**Your goal:** Each line of the listing that contains the word "Синяя" is to be copied.

**Provided data:**

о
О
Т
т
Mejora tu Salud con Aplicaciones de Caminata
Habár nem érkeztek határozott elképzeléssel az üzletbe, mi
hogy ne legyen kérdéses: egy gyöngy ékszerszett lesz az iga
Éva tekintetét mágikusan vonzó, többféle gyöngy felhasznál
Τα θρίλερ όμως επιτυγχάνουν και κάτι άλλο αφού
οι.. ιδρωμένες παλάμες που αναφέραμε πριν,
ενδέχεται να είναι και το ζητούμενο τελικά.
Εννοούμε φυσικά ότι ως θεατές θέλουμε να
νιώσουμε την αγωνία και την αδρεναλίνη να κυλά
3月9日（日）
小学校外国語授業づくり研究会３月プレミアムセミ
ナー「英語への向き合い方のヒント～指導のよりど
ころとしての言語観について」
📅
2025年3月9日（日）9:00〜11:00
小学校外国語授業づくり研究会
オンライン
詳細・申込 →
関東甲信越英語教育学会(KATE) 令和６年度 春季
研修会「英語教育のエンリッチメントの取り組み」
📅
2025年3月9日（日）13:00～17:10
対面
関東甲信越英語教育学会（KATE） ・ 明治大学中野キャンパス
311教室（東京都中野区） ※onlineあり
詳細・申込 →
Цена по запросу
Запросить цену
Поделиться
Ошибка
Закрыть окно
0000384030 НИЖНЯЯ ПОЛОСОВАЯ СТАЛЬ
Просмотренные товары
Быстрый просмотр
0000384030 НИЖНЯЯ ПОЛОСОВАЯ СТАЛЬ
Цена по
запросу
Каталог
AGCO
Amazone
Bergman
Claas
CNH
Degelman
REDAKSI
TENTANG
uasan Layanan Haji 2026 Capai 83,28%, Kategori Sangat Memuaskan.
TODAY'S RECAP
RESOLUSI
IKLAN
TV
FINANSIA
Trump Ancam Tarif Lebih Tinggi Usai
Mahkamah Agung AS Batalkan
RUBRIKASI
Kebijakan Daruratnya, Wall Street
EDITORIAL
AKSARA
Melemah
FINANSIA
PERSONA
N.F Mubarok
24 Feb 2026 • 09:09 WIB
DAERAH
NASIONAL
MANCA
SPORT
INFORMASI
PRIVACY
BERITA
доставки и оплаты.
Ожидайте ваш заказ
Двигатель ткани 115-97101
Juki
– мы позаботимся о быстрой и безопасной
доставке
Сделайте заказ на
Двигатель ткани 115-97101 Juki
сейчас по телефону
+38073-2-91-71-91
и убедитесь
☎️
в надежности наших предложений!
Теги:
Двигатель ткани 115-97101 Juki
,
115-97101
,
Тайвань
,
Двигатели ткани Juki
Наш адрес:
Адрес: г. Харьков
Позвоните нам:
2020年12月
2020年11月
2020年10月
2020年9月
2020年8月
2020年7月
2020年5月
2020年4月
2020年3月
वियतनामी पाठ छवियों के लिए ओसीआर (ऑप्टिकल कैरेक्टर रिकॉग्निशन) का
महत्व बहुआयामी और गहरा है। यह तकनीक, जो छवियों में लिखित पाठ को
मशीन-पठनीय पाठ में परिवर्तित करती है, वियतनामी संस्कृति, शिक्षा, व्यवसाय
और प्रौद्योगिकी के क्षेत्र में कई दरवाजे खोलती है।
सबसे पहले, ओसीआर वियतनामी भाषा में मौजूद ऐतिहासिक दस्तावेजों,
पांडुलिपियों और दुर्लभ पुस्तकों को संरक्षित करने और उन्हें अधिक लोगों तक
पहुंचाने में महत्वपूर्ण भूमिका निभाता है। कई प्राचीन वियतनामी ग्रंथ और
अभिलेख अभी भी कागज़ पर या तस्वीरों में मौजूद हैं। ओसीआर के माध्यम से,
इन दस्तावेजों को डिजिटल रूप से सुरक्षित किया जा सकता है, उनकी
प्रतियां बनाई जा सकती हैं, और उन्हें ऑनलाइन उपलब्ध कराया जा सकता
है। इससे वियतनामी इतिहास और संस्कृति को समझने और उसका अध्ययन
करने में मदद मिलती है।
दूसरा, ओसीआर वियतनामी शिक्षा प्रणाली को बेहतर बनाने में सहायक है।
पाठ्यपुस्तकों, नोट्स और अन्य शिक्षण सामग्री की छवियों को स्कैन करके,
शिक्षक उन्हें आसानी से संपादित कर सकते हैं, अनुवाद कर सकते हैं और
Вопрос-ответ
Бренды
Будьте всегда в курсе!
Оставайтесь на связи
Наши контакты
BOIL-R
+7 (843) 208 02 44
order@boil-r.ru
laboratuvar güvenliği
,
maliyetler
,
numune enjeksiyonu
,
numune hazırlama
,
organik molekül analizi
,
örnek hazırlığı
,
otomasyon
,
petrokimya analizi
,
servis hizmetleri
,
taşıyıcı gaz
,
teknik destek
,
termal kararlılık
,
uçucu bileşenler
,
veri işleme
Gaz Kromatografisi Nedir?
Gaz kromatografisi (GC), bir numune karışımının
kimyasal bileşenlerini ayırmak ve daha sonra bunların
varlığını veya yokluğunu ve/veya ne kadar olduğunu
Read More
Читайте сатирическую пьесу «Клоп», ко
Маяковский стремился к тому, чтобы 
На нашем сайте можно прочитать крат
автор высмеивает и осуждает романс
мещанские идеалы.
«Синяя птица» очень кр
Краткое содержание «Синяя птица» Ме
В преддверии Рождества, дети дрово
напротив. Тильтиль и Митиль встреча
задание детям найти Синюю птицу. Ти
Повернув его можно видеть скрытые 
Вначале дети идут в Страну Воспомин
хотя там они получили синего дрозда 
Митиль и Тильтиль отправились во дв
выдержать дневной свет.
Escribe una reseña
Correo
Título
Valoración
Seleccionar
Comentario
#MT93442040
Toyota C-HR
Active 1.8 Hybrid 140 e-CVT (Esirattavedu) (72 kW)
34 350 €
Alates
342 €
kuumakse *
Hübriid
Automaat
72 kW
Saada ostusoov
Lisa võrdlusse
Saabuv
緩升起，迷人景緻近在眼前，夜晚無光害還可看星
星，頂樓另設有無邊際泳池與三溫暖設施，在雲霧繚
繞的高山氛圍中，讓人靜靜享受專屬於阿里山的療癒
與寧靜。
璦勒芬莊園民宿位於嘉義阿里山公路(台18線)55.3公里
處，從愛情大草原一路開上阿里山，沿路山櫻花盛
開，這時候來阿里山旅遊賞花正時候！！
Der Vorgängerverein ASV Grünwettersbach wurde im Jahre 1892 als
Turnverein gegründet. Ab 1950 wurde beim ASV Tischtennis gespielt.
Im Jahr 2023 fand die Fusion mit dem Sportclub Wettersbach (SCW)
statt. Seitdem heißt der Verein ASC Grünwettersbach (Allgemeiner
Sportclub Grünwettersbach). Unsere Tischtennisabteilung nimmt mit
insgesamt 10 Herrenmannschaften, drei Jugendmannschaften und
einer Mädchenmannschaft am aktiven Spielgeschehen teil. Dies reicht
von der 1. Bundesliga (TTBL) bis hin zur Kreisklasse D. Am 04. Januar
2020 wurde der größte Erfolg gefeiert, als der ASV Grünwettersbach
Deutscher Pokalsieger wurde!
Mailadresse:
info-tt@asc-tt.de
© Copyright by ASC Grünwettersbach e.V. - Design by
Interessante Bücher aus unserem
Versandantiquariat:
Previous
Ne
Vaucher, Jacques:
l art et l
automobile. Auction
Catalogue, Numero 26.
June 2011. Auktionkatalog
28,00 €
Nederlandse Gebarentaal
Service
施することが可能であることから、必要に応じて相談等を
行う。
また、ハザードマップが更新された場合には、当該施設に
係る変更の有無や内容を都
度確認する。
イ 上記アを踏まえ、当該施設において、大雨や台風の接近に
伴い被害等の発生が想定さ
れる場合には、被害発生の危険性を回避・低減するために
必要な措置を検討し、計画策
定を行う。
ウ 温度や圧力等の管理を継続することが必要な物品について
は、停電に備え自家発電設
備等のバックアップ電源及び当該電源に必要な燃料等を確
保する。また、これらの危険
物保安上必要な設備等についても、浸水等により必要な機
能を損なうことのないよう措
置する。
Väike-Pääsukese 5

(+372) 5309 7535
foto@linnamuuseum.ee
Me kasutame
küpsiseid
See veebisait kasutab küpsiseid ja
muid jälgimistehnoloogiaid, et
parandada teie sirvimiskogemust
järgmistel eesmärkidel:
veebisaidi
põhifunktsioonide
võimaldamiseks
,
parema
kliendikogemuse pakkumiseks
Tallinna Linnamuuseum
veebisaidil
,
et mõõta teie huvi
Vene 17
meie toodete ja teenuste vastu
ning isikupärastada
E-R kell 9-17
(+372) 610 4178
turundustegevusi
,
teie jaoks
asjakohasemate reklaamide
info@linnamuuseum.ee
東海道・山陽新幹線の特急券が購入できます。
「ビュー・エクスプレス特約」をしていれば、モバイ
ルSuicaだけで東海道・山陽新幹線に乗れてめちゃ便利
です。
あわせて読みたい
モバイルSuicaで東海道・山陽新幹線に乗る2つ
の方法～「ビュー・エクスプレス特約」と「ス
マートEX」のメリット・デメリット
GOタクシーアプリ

**Task response:**
«Синяя птица» очень кр
Краткое содержание «Синяя птица» Ме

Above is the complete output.